Ask five of the world’s most advanced AI models whether something is true, and two-thirds of the time, at least one of them will disagree with the group. That’s the headline finding from a new study by Lenz Research, which tested GPT-5.4, Claude Opus 4.7, Gemini 3 Pro, Gemini 3 Pro + Search, and Sonar Pro on 1,000 real-world claims submitted by actual users to a fact-checking platform.

The results are sobering. Out of those 1,000 claims, 672, or 67%, produced at least one model that dissented from the panel majority. In English: if you’re treating any single AI model as your personal oracle of truth, you’re rolling the dice more often than you think.

The numbers behind the disagreement

Lenz Research didn’t just measure whether models agreed or disagreed in a binary sense. They looked at the depth of disagreement, too. A full 343 claims, roughly 34%, showed what the researchers call “substantive disagreements,” where the most-disagreeing pair of models landed two or more verdict categories apart on a scale that ranged from True to Mostly True to Misleading to False.

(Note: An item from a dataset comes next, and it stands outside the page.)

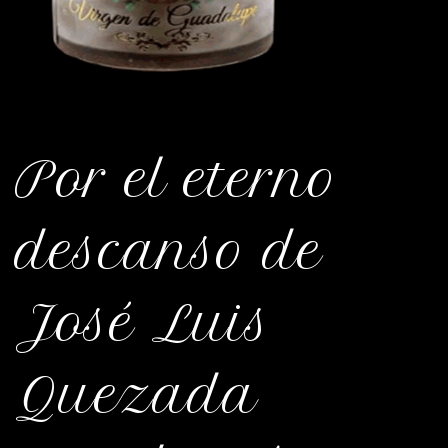
Por el eterno
descanso de
José Luis
Quezada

To quantify the overall level of agreement, the study used Krippendorff’s alpha, a standard statistical measure for inter-rater reliability. The score came in at 0.639 on an ordinal scale. For context, a score of 1.0 means perfect agreement, and most researchers consider anything below 0.667 to indicate only tentative conclusions should be drawn. The models, in other words, landed just below the threshold where social scientists would start feeling comfortable relying on the results.